Travel Trade Wales

Straw Cottage helps children find fun in the countryside

Straw Cottage helps children find fun in the countryside

Ty Gwyn Straw House Sitting Room

The owners of a unique holiday cottage on a Mid Wales hill farm are introducing families from towns and cities to the wonders of the countryside.

 

Ty Gwyn Farm is tucked away in the rolling hills of the old county of Radnorshire – now part of the huge county of Powys – just over two miles from the Victorian spa town of Llandrindod Wells.

 

The farm offers holidays in The Straw Cottage, which, as the name suggests is built of straw, has no electricity and is surrounded by its own two acres of open woodland, meadow and stream.
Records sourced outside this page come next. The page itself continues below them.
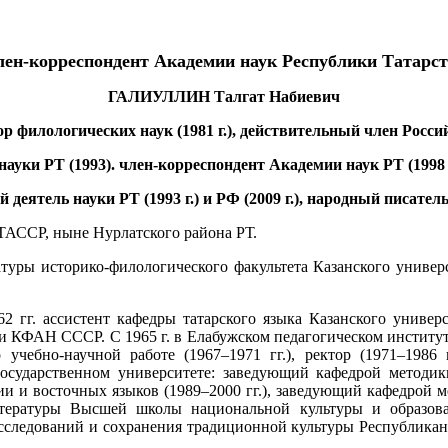
ен-корреспондент Академии наук Республики Татарс
ГАЛИУЛЛИН Талгат Набиевич
ор филологических наук (1981 г.), действительный член Рос
уки РТ (1993). член-корреспондент Академии наук РТ (1998 г.
деятель науки РТ (1993 г.) и РФ (2009 г.), народный писатель 
 ТАССР, ныне Нурлатского района РТ.
туры историко-филологического факультета Казанского университ
962 гг. ассистент кафедры татарского языка Казанского униве
и КФАН СССР. С 1965 г. в Елабужском педагогическом институте:
о учебно-научной работе (1967–1971 гг.), ректор (1971–1986
государственном университете: заведующий кафедрой методики
ии и восточных языков (1989–2000 гг.), заведующий кафедрой м
 литературы Высшей школы национальной культуры и образо
сследований и сохранения традиционной культуры Республиканс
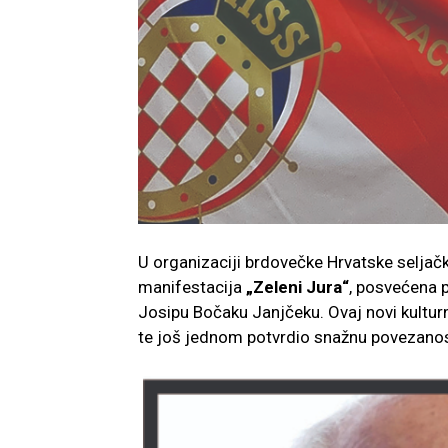
U organizaciji brdovečke Hrvatske seljač
manifestacija
„Zeleni Jura“
, posvećena
Josipu Bočaku Janjčeku. Ovaj novi kultur
te još jednom potvrdio snažnu povezanost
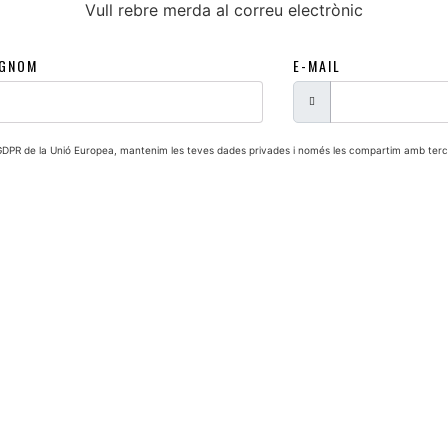
Vull rebre merda al correu electrònic
GNOM
E-MAIL
PR de la Unió Europea, mantenim les teves dades privades i només les compartim amb terce
Acords i Lletres
Contacte
Xarxes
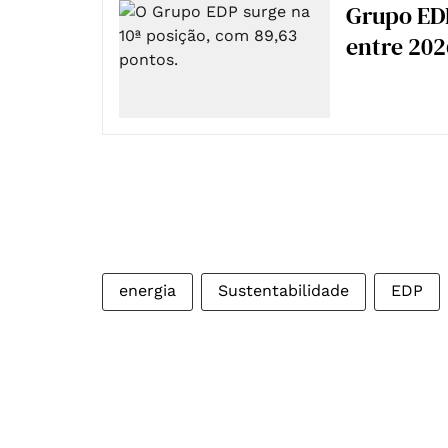
Grupo EDP
entre 202
energia
Sustentabilidade
EDP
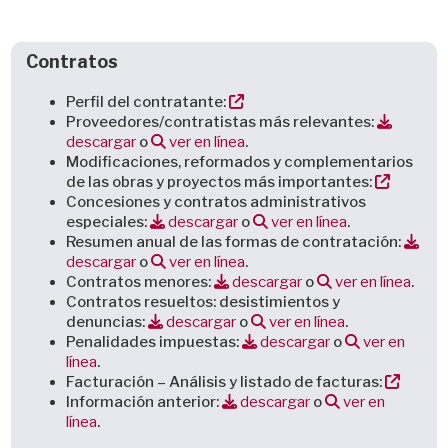
Contratos
Perfil del contratante:
Proveedores/contratistas más relevantes:
descargar
o
ver en línea
.
Modificaciones, reformados y complementarios
de las obras y proyectos más importantes:
Concesiones y contratos administrativos
especiales:
descargar
o
ver en línea
.
Resumen anual de las formas de contratación:
descargar
o
ver en línea
.
Contratos menores:
descargar
o
ver en línea
.
Contratos resueltos: desistimientos y
denuncias:
descargar
o
ver en línea
.
Penalidades impuestas:
descargar
o
ver en
línea
.
Facturación – Análisis y listado de facturas:
Información anterior:
descargar
o
ver en
línea
.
The cottage provides an escape from today’s technology driven world.

 

Whilst the cottage offers a great romantic break or a place for recharging batteries, for children it means a place to run free and explore. The Straw Cottage sleeps four in two bedrooms and has a wood-burner and no electric. There are candles, lanterns, and solar wind up lights.

 

“I would like to think that in our own small way we can introduce children to the countryside and help them learn about the animals and plants around them,” explains Margot Porter, of Ty Gwyn Farm.

 

“We hope they will find out that some of the real simple pleasures of life are more exciting and interesting than the virtual world on their mobile ‘phone or tablet.

 

“It has been most rewarding and sometimes surprising to see how much the children enjoy just being at the cottage, pond dipping and building dens – we have had some great dens built!"

 

“Sometimes they can start by being a bit nervous but by the end of their stay, their parents can’t get them away! In fact one dad told me that there was no point taking the children out as they kept asking when they could go back to the farm!”

 

In the cottage there are books to identify birds and flowers and children are encouraged to have a go at some of the ‘20 Things to do at The Straw Cottage’ that Margot has suggested.

 

Making a wild art painting out of leaves and flowers, watching the stars in a dark sky, rolling down a hill, making a daisy chain or grass trumpet, bird watching, making a campfire and roasting marshmallows under parental supervision are just a few of the 20 things. One of the most popular things is a treasure hunt with clues laid out around the two acres of the cottage.